Fashion For Futures event took place on April 27 2016 at the Forrest Centre, 221 St Georges Terrace, Perth. This event is vertainly a celebration of West Australian fashion, local businesses and local people.
What do we see and admire in the indigenous models and fashion designers: exoticism and mystery of glamour and kind of primitive, traditional (but still attractive, fashionable and romantic), eye-catching and colorful art of the authentic outfits and that appeal in naturally graceful and feminine models that they all have? We get fascinated but why? When I observe children and puppies playing together they never ask what breed they are, what nationality they are. They simply play together and fare. Should we rather focus not on race and color but on beauty and femininity?

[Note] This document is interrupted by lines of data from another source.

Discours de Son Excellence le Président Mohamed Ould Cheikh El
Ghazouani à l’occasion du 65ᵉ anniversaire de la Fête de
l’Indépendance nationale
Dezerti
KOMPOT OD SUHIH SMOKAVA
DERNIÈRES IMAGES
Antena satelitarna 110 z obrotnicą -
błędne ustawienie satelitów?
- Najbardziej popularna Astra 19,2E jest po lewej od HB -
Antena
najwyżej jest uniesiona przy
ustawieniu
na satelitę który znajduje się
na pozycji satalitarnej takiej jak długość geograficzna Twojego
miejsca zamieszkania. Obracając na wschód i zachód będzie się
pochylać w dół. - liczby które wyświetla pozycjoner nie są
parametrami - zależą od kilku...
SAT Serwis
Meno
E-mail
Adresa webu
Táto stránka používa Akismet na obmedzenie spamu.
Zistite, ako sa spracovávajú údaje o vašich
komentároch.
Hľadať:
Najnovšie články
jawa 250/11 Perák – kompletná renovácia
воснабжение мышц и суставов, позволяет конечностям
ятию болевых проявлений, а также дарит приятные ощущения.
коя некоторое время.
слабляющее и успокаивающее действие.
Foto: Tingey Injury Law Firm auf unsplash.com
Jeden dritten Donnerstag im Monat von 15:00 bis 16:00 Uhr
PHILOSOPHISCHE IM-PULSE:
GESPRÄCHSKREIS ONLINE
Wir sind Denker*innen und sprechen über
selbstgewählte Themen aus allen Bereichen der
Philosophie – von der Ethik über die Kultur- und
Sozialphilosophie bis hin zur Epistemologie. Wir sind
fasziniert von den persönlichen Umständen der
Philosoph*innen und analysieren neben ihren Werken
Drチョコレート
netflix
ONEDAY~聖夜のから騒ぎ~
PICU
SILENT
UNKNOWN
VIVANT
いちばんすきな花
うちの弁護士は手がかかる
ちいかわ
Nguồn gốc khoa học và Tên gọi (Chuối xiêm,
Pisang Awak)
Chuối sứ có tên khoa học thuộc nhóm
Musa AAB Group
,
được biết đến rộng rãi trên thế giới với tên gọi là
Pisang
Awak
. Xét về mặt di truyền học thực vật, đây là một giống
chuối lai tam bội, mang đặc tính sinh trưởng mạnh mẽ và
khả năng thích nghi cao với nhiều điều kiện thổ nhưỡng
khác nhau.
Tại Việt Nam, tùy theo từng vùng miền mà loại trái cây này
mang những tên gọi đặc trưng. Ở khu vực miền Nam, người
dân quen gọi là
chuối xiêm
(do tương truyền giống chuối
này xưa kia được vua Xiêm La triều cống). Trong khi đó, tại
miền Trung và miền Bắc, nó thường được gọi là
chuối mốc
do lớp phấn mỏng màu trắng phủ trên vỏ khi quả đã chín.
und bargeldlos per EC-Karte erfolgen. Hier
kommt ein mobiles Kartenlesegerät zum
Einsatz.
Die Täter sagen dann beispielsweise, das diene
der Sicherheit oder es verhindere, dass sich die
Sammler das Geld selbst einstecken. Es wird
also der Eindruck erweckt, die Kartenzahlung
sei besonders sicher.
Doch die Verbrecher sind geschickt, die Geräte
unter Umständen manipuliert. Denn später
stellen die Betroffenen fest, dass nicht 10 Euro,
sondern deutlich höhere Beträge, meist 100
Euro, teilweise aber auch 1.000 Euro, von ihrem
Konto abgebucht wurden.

I believe no matter how the models look or what they bring up the stage the fashion should not even mention any belonging to races: fashion as a form of art that should not care about nationalities or skin colors. It should be part of modern and civilized world as well as the air that we all breath. Such models should rather be symbols of Nation and expression of its unique nature, culture and customs. It is like saying: this flower is a daisy and this is a rose but they all belong to the family of flowers that bring joy.